Two interesting take: Howard Rheingold's latest connection by Rheingold (in Business WeeK) and When Blobjects Rule the Earth by Sterling.Howard Rheingold:
Some kind of collective action...in which the individuals aren't consciously cooperating. A market is a great example as a mechanism for determining price based on demand. People aren't saying, "I'm contributing to the market," [they say they're] just selling something. But it adds up. (...) Google is based on the emergent choices of people who link. Nobody is really thinking, "I'm now contributing to Google's page rank." What they're thinking is, "This link is something my readers would really be interested in." They're making an individual judgment that, in the aggregate, turns out to be a pretty good indicator of what's the best source.
Then there's open source [software]. Steve Weber, a political economist at UC Berkeley, sees open source as an economic means of production that turns the free-rider problem to its advantage. All the people who use the resource but don't contribute to it just build up a larger user base. And if a very tiny percentage of them do anything at all -- like report a bug -- then those free riders suddenly become an asset.
Bruce Sterling:
The next stage is an object that does not exist yet. It needs a noun, so that we can think about it. We can call it a "Spime," which is a neologism for an imaginary object that is still speculative. (...) The most important thing to know about Spimes is that they are precisely located in space and time. They have histories. They are recorded, tracked, inventoried, and always associated with a story.(...) The people who make Spimes want you to do as much of the work for them as possible. They can data-mine your uses of the spime, and use that to improve their Spime and gain market share. This would have been called "customer relations management," in an earlier era, but in a Spime world, it's more intimate. It's collaborative, and better understood as something like open-source manufacturing. It's all about excellence. Passion. Integrity. Cross-disciplinary action. And volunteerism.

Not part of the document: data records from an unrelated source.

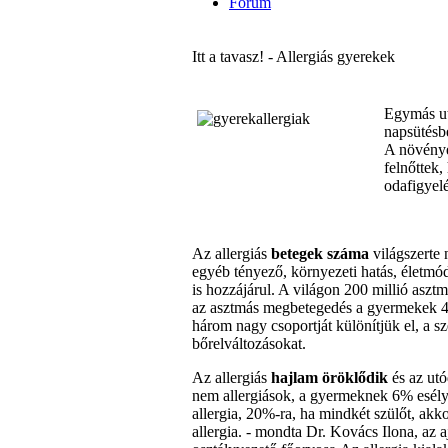
Fórum
Itt a tavasz! - Allergiás gyerekek
Egymás utá
napsütésb
A növénye
felnőttek,
odafigyel
Az allergiás
betegek száma
világszerte 
egyéb tényező, környezeti hatás, életmódb
is hozzájárul. A világon 200 millió aszt
az asztmás megbetegedés a gyermekek 4-
három nagy csoportját különítjük el, a sz
bőrelváltozásokat.
Az allergiás
hajlam öröklődik
és az utó
nem allergiások, a gyermeknek 6% esélye 
allergia, 20%-ra, ha mindkét szülőt, ak
allergia. - mondta Dr. Kovács Ilona, a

When you shop for Amazon, you're already adding value to everything you look at on an Amazon screen. You don't get paid for it, but your shopping is unpaid work for them. Imagine this blown to huge proportions and attached to all your physical possessions. Whenever you use a spime, you're rubbing up against everybody else who has that same kind of spime. A spime is a users group first, and a physical object second.
I thought there was a connection between the two: a new conception of how users cooperate to add value to a service.